SAMPANG, MaduraPost - Ratusan warga menolak keputusan Penjabat (Pj) Kepala Desa Marparan Kecamatan Sreseh Kabupaten Sampang terkait kantor desa yang akan ditempatkan dirumah saudara mantan kepala desa.
Sebelumnya, Balai desa Marparan ditempatkan dirumah mantan kepala desa yang saat ini sudah Purna tugas. Sehingga Gofur yang saat ini menjabat sebagai Pj Desa Marparan menginisiasi untuk pelayanan pemerintahan desa ditempatkan dirumah saudara mantan kepala desa.

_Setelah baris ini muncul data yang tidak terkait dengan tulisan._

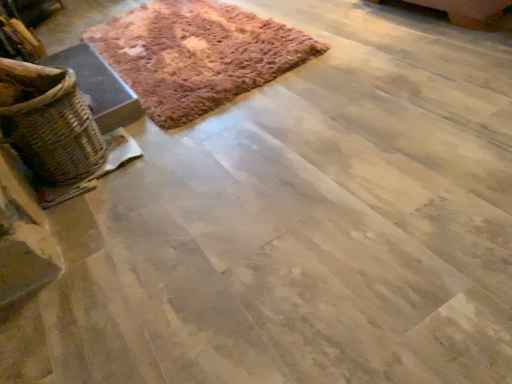 Question: Does point 198,8 appear closer or farther from the camera than point 6,137?

Choices:
 (A) closer
 (B) farther

Answer: (B)

Question: Is brown textured rug at upper left in front of or behind woven brown basket at left in the image?

Choices:
 (A) front
 (B) behind

Answer: (B)

Question: From the image's perspective, is brown textured rug at upper left above or below woven brown basket at left?

Choices:
 (A) above
 (B) below

Answer: (A)

Question: Considering the positions of woven brown basket at left and brown textured rug at upper left in the image, is woven brown basket at left taller or shorter than brown textured rug at upper left?

Choices:
 (A) tall
 (B) short

Answer: (A)

Question: Is woven brown basket at left wider or thinner than brown textured rug at upper left?

Choices:
 (A) thin
 (B) wide

Answer: (A)

Question: Is woven brown basket at left situated inside brown textured rug at upper left or outside?

Choices:
 (A) inside
 (B) outside

Answer: (B)

Question: From the image's perspective, is woven brown basket at left positioned above or below brown textured rug at upper left?

Choices:
 (A) below
 (B) above

Answer: (A) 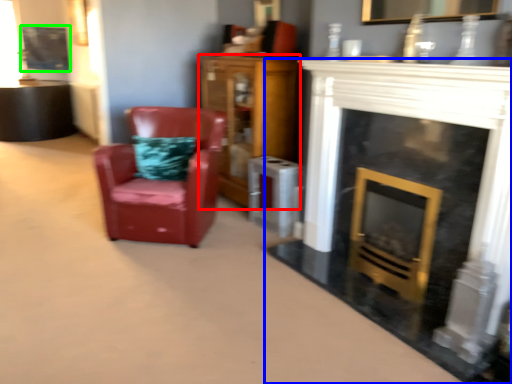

Menurut Elman (35) salah satu warga Marparan mengatakan, bahwa PJ Kades Marparan tidak netral dan disinyalir bekerja sama dengan mantan kepala desa yang sudah lepas masa jabatannya.
"Seakan-akan suara masyarakat di bungkam. Serta tokoh-tokoh sengaja dipilih di dalam forum musyawarah penempatan balai desa tersebut, kami pastikan itu bukan tokoh yang sebenarnya," ujar Elman, Selasa (04/01/2022).
Menurutnya, ada salah satu warga bernama Tajib yang dalam musyawarah desa dijadikan sebagai tokoh. Padahal yang bersangkutan bukanlah tokoh.